“Spider-Man: Turn Off the Dark” — the record $65 million Broadway musical that’s been eviscerated by critics — has had its opening night delayed five times by its producers, including Bono and the Edge. And it appears the current opening night, slated for March 15, will be pushed back, too.
On Monday — a day after its 98th preview performance, another record — the New York Times reported that “Spider-Man’s” producers are now in “negotiations” with director Julie Taymor “for her to work with a newly expanded creative team to fix” the musical, or leave the show entirely.
When contacted by TheWrap, a spokesman for “Spider-Man” said, "The production will not comment on this speculation." (Which, in effect, only leaves us to speculate more!)
Last week, injury-plagued show was slapped with three workplace safety violations from the U.S. Department of Labor's Occupational Safety and Health Administration, after four of the musical's cast members were hurt performing stunt work during rehearsals or previews.
Last month, the Times and nearly a dozen other publications (the Los Angeles Times, Chicago Tribune, New York Post, Daily News, Washington Post, Hollywood Reporter and Variety among them) broke the not-so-sacred review embargo on the show, publishing scathing reviews, led by the Times chief theater critic Ben Brantley, who called the show "not only the most expensive; it may also rank among the worst."
The sheer ineptitude of this show, inspired by the Spider-Man comic books, loses its shock value early.
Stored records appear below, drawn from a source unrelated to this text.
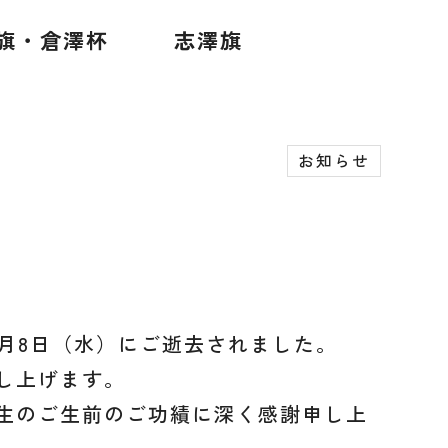
旗・倉澤杯
志澤旗
お知らせ
月8日（水）にご逝去されました。
し上げます。
生のご生前のご功績に深く感謝申し上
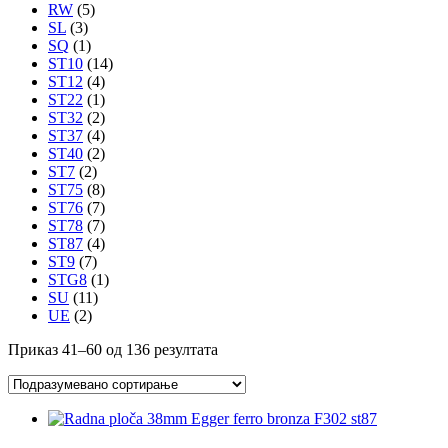
RW
(5)
SL
(3)
SQ
(1)
ST10
(14)
ST12
(4)
ST22
(1)
ST32
(2)
ST37
(4)
ST40
(2)
ST7
(2)
ST75
(8)
ST76
(7)
ST78
(7)
ST87
(4)
ST9
(7)
STG8
(1)
SU
(11)
UE
(2)
Приказ 41–60 од 136 резултата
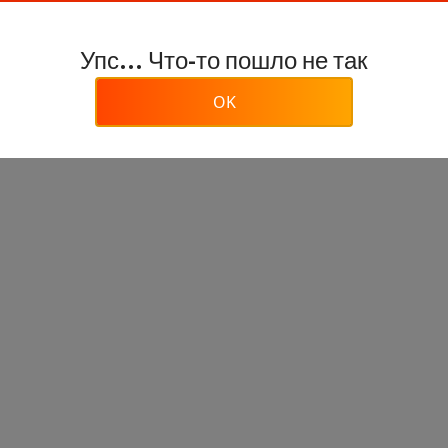
Упс... Что-то пошло не так
OK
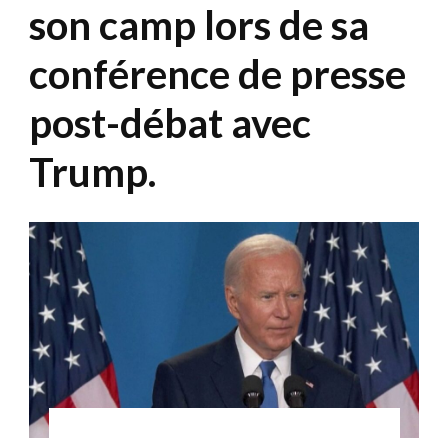
son camp lors de sa
conférence de presse
post-débat avec
Trump.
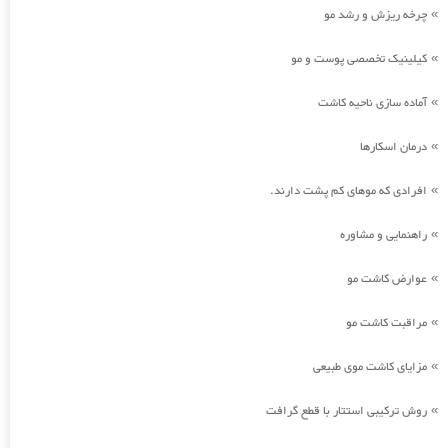
چرخه ریزش و رشد مو
»
کیلینیک تخصصی پوست و مو
»
آماده سازی ناحیه کاشت
»
درمان اسکارها
»
افرادی که موهای کم پشت دارند.
»
راهنمایی و مشاوره
»
عوارض کاشت مو
»
مراقبت کاشت مو
»
مزایای کاشت موی طبیعی
»
روش ترکیبی استتار با قطع گرافت
»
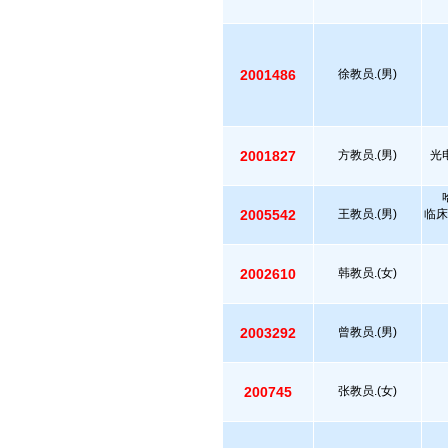
2001486
徐教员.(男)
2001827
方教员.(男)
光
2005542
王教员.(男)
临床
2002610
韩教员.(女)
2003292
曾教员.(男)
200745
张教员.(女)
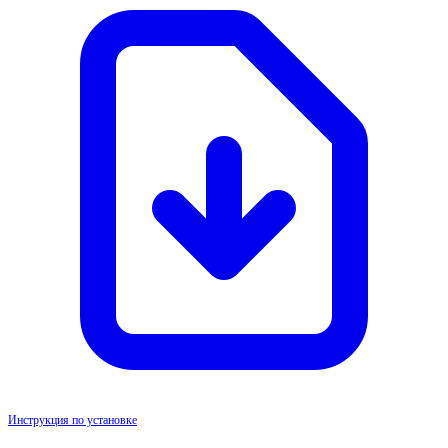
Инструкция по установке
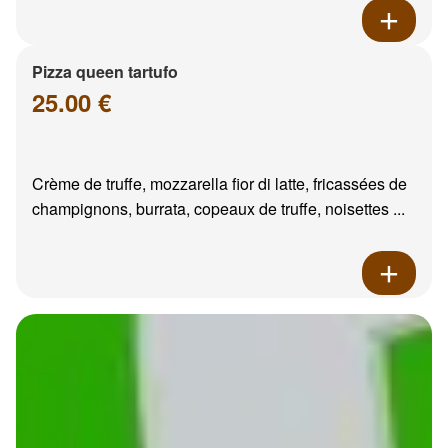
Pizza queen tartufo
25.00 €
Crème de truffe, mozzarella fior di latte, fricassées de
champignons, burrata, copeaux de truffe, noisettes ...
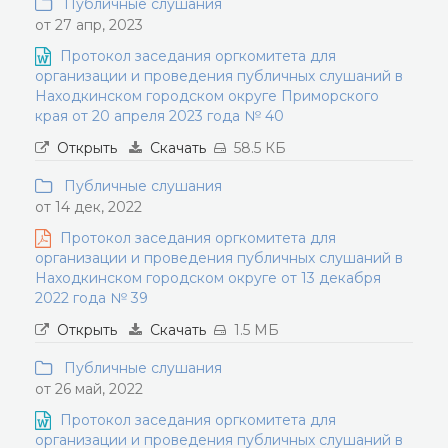
Публичные слушания
от 27 апр, 2023
Протокол заседания оргкомитета для
организации и проведения публичных слушаний в
Находкинском городском округе Приморского
края от 20 апреля 2023 года № 40
Открыть
Скачать
58.5 КБ
Публичные слушания
от 14 дек, 2022
Протокол заседания оргкомитета для
организации и проведения публичных слушаний в
Находкинском городском округе от 13 декабря
2022 года № 39
Открыть
Скачать
1.5 МБ
Публичные слушания
от 26 май, 2022
Протокол заседания оргкомитета для
организации и проведения публичных слушаний в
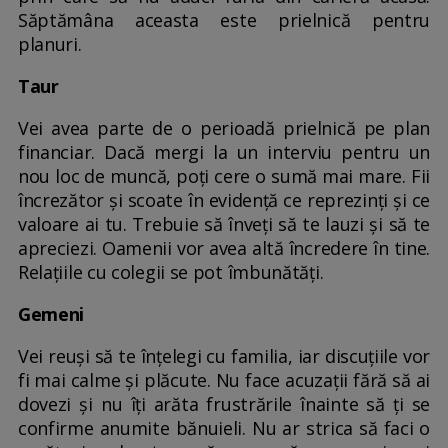
Săptămâna aceasta este prielnică pentru
planuri.
Taur
Vei avea parte de o perioadă prielnică pe plan
financiar. Dacă mergi la un interviu pentru un
nou loc de muncă, poți cere o sumă mai mare. Fii
încrezător și scoate în evidență ce reprezinți și ce
valoare ai tu. Trebuie să înveți să te lauzi și să te
apreciezi. Oamenii vor avea altă încredere în tine.
Relațiile cu colegii se pot îmbunătăți.
Gemeni
Vei reuși să te înțelegi cu familia, iar discuțiile vor
fi mai calme și plăcute. Nu face acuzații fără să ai
dovezi și nu îți arăta frustrările înainte să ți se
confirme anumite bănuieli. Nu ar strica să faci o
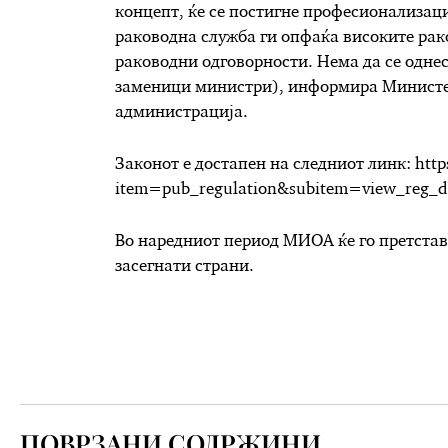
концепт, ќе се постигне професионализац
раководна служба ги опфаќа високите рак
раководни одговорности. Нема да се одне
заменици министри), информира Министе
администрација.
Законот е достапен на следниот линк: http
item=pub_regulation&subitem=view_reg_
Во наредниот период МИОА ќе го претстави
засегнати страни.
ПОВРЗАНИ СОДРЖИНИ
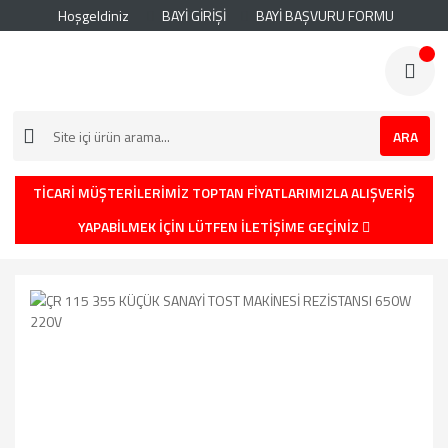
Hoşgeldiniz
BAYİ GİRİŞİ
BAYİ BAŞVURU FORMU
ARA
TİCARİ MÜŞTERİLERİMİZ TOPTAN FİYATLARIMIZLA ALIŞVERİŞ
YAPABİLMEK İÇİN LÜTFEN İLETİŞİME GEÇİNİZ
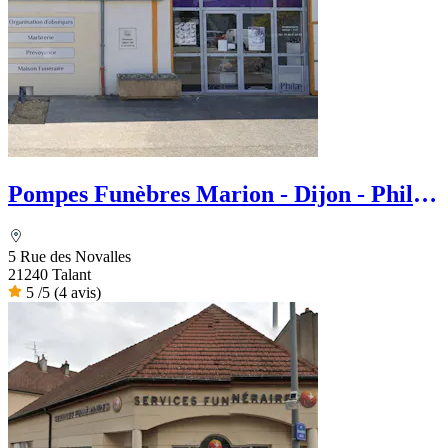
Pompes Funèbres Marion - Dijon - Philae
services Funéraire
5 Rue des Novalles
21240 Talant
5
/5
(4 avis)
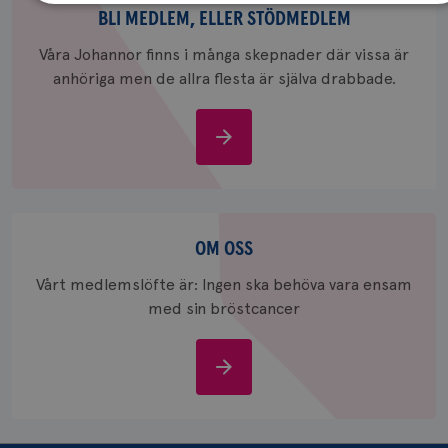
medlem,
BLI MEDLEM, ELLER STÖDMEDLEM
eller
Strikt nödvändigt
Prestanda
Inriktning
Våra Johannor finns i många skepnader där vissa är
stödmedlem
Funktioner
anhöriga men de allra flesta är själva drabbade.
Strikt nödvändiga kakor tillåter kärnwebbplatsfunktioner
som användarinloggning och kontohantering. Webbplatsen
Bli
kan inte användas ordentligt utan strikt nödvändiga
cookies.
medlem,
eller
Namn
Leverantör
/
Domän
Utgång
Be
stödmedlem
sessionid
brostcancerforbundet.se
1 år
De
Om
in
oss
OM OSS
csrftoken
brostcancerforbundet.se
11
De
månader
til
Vårt medlemslöfte är: Ingen ska behöva vara ensam
4 veckor
we
för
med sin bröstcancer
utf
en
ty
på
Om
CookieScriptConsent
4 veckor
De
CookieScript
oss
2 dagar
Coo
.brostcancerforbundet.se
tjä
ihå
bes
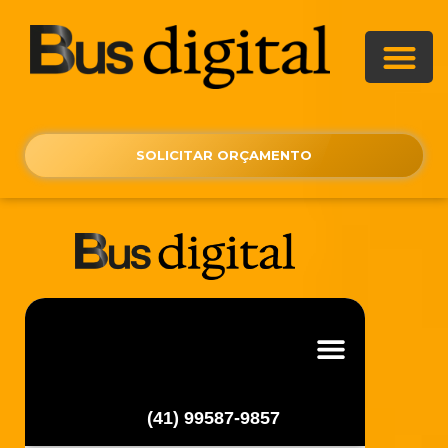
SOLICITAR ORÇAMENTO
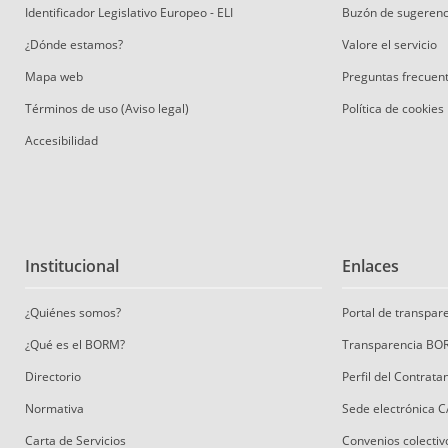
Identificador Legislativo Europeo - ELI
Buzón de sugerenc
¿Dónde estamos?
Valore el servicio
Mapa web
Preguntas frecuen
Términos de uso (Aviso legal)
Política de cookies
Accesibilidad
Institucional
Enlaces
¿Quiénes somos?
Portal de transpa
¿Qué es el BORM?
Transparencia BO
Directorio
Perfil del Contrat
Normativa
Sede electrónica 
Carta de Servicios
Convenios colectiv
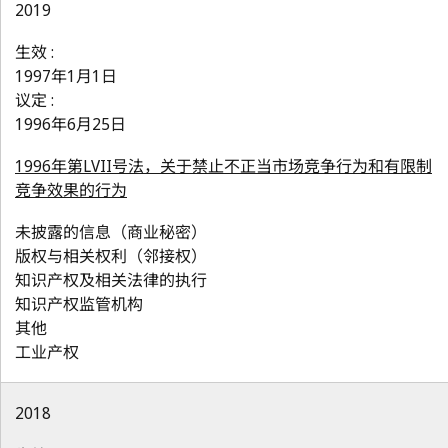
2019
生效 :
1997年1月1日
议定 :
1996年6月25日
1996年第LVII号法，关于禁止不正当市场竞争行为和有限制
竞争效果的行为
未披露的信息（商业秘密）
版权与相关权利（邻接权）
知识产权及相关法律的执行
知识产权监管机构
其他
工业产权
2018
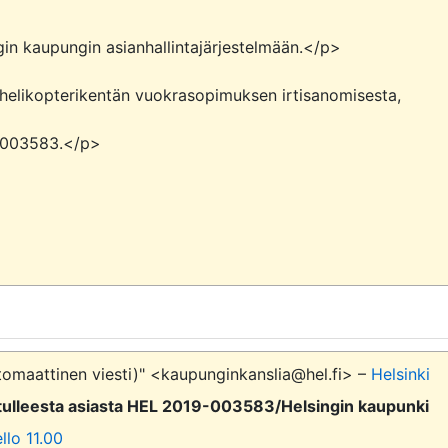
tomaattinen viesti)" <kaupunginkanslia@hel.fi> –
Helsinki
le tulleesta asiasta HEL 2019-003583/Helsingin kaupunki
llo 11.00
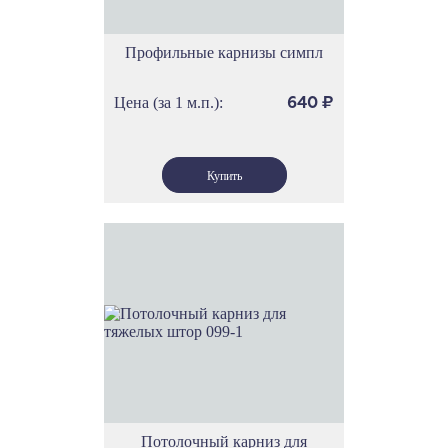
Профильные карнизы симпл
Цена (за 1 м.п.):
640
₽
Потолочный карниз для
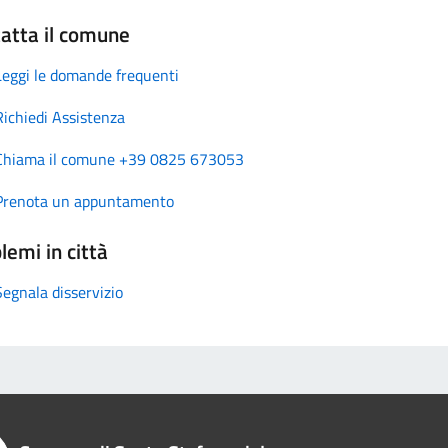
atta il comune
Leggi le domande frequenti
Richiedi Assistenza
Chiama il comune +39 0825 673053
Prenota un appuntamento
lemi in città
Segnala disservizio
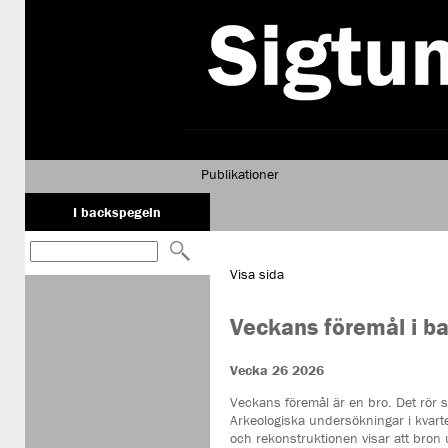
Publikationer
I backspegeln
Visa sida
Veckans föremål i b
Vecka 26 2026
Veckans föremål är en bro. Det rör s
Arkeologiska undersökningar i kvarte
och rekonstruktionen visar att bron u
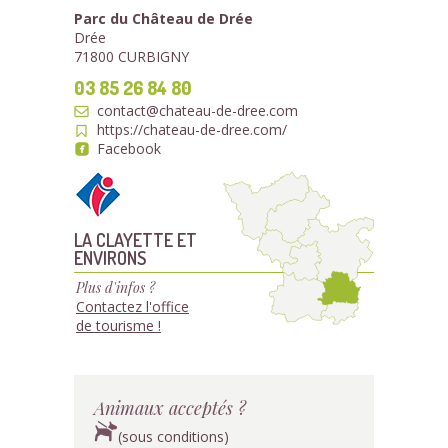
Parc du Château de Drée
Drée
71800 CURBIGNY
03 85 26 84 80
contact@chateau-de-dree.com
https://chateau-de-dree.com/
Facebook
LA CLAYETTE ET
ENVIRONS
Plus d'infos ?
Contactez l'office
de tourisme !
Animaux acceptés ?
(sous conditions)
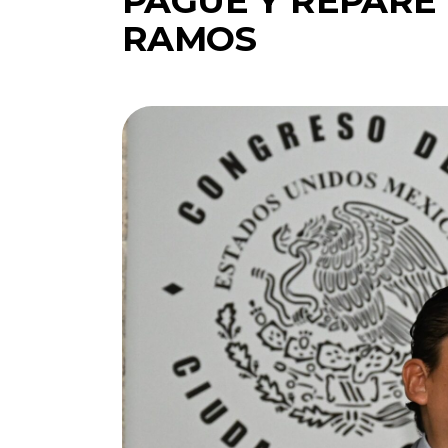
PAGUE Y REPARE 
RAMOS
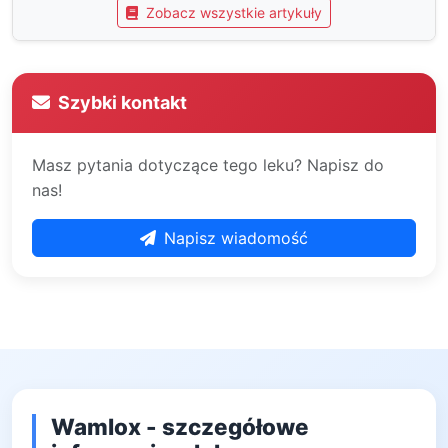
Zobacz wszystkie artykuły
Szybki kontakt
Masz pytania dotyczące tego leku? Napisz do
nas!
Napisz wiadomość
Wamlox - szczegółowe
After 15 or 20 minutes, the central question you keep asking yourself is likely to change from 'How can $65 million look so cheap?' to 'How long before I’m out of here?'
The producers called it was a critical “pile-on,” arguing that “changes are still being made” and that “any review that runs before the show is frozen is totally invalid.”
The problem is, “Turn Off the Dark” may never turn on. (One theater reviewer I spoke with, however, dismissed that notion, saying "Spider-Man" will open "eventually.")
In the end, it may not matter. Despite all of its problems, "Spider-Man" has remained one of Broadway's top grossing musicals. The show has been generating more than $1 million in ticket sales per week — or slightly more than the reported $1 million cost per week of producing it.